== Entries supplied ==

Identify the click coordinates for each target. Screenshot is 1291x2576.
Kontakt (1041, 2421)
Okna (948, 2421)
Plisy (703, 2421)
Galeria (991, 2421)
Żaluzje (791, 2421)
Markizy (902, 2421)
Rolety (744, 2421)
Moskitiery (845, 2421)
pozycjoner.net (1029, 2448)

===
== Entries supplied ==

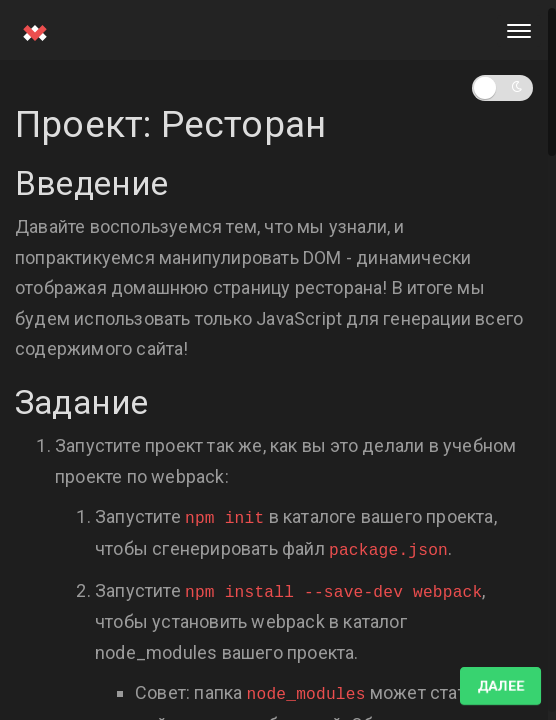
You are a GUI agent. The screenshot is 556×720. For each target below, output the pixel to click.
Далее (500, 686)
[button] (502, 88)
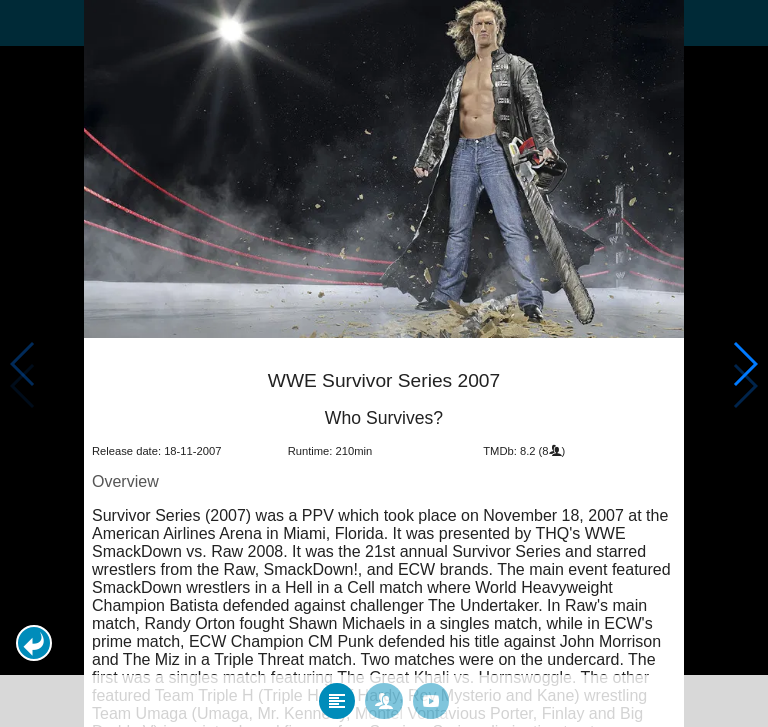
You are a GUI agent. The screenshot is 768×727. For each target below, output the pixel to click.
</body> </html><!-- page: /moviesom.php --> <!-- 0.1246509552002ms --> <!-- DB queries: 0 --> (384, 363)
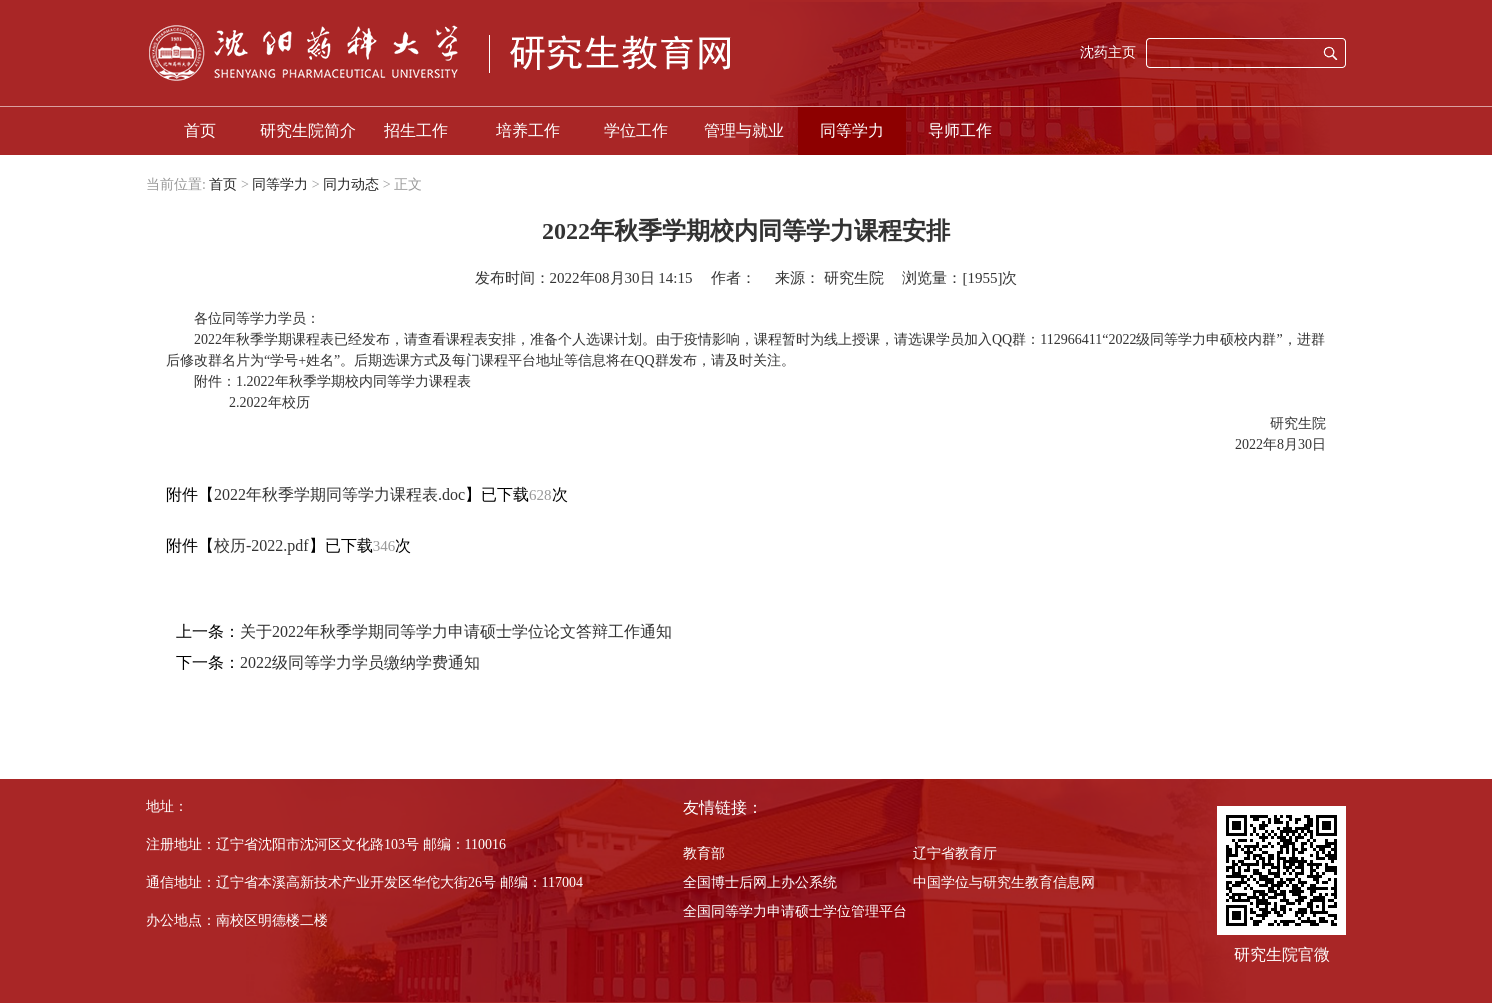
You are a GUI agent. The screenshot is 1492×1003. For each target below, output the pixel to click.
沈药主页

===

→ **Exercise requirements**
Restate word for word the lines in the material above from the one with "Identify the click" to the one with "pozycjoner.net (1029, 2448)"; both of those lines count, and nothing else does.

→ **Response below**
Identify the click coordinates for each target. Screenshot is 1291x2576.
Kontakt (1041, 2421)
Okna (948, 2421)
Plisy (703, 2421)
Galeria (991, 2421)
Żaluzje (791, 2421)
Markizy (902, 2421)
Rolety (744, 2421)
Moskitiery (845, 2421)
pozycjoner.net (1029, 2448)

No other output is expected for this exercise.